**WHAT IS EXPECTED**
Return exactly the span of lines in the following data that opens with the line containing "septembre 2017" and closes with the line containing "septembre 2014". Include nothing else.

[Saved data entries]

---

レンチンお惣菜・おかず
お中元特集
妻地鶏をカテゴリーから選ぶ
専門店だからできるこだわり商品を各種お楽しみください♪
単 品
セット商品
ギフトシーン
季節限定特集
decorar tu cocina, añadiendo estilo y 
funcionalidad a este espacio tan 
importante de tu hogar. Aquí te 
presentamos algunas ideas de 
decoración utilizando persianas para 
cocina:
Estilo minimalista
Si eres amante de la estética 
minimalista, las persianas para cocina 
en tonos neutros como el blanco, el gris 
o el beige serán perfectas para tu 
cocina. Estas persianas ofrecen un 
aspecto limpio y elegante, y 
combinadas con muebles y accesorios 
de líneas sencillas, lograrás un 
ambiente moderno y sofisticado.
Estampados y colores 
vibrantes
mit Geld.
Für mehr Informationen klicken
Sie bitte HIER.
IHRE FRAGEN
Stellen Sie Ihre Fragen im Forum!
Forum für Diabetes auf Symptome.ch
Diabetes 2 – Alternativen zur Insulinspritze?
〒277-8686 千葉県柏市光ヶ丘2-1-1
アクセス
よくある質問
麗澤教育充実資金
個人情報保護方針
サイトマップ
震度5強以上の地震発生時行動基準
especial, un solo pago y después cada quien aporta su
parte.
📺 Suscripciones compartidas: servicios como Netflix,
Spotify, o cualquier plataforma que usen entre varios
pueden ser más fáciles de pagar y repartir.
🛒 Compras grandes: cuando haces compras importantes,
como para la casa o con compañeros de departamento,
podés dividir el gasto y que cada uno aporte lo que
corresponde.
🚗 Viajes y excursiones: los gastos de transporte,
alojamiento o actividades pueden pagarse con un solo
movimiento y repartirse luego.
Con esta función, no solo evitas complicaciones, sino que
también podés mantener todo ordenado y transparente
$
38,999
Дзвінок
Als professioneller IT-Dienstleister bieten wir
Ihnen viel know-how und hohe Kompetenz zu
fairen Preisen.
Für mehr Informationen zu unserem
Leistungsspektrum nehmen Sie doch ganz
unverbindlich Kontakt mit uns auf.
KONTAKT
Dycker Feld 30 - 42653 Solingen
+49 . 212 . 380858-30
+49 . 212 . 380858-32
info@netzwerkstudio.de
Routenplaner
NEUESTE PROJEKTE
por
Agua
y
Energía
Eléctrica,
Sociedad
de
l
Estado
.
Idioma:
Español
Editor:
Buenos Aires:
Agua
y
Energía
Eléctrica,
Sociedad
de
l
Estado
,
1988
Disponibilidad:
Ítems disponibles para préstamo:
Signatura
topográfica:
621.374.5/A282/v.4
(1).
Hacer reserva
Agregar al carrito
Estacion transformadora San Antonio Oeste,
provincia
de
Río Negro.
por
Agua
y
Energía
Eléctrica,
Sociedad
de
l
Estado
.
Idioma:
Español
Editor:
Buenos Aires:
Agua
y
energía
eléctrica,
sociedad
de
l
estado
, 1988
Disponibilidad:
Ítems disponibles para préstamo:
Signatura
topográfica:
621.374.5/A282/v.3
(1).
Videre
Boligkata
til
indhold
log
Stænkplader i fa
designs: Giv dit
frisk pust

---

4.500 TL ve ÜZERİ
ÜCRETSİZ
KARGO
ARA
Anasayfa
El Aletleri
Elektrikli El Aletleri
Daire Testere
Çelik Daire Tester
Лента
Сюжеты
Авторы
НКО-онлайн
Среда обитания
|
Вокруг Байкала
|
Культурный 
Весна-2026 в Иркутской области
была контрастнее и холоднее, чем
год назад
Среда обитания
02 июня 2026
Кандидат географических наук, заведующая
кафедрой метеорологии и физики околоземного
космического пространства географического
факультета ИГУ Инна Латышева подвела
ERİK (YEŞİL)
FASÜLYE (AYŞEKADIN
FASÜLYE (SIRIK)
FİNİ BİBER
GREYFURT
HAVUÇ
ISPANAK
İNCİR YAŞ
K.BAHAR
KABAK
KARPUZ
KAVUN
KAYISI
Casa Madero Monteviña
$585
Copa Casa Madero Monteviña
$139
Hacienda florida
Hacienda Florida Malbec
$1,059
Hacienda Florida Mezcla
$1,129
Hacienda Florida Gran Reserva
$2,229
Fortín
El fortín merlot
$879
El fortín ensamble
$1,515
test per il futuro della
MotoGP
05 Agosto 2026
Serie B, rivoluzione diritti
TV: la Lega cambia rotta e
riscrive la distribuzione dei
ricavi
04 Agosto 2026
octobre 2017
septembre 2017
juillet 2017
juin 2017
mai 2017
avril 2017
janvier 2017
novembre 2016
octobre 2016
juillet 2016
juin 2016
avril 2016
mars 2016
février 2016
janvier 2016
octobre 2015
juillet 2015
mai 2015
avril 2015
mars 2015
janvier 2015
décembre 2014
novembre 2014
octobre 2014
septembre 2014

---

**TASK RESPONSE**
septembre 2017
juillet 2017
juin 2017
mai 2017
avril 2017
janvier 2017
novembre 2016
octobre 2016
juillet 2016
juin 2016
avril 2016
mars 2016
février 2016
janvier 2016
octobre 2015
juillet 2015
mai 2015
avril 2015
mars 2015
janvier 2015
décembre 2014
novembre 2014
octobre 2014
septembre 2014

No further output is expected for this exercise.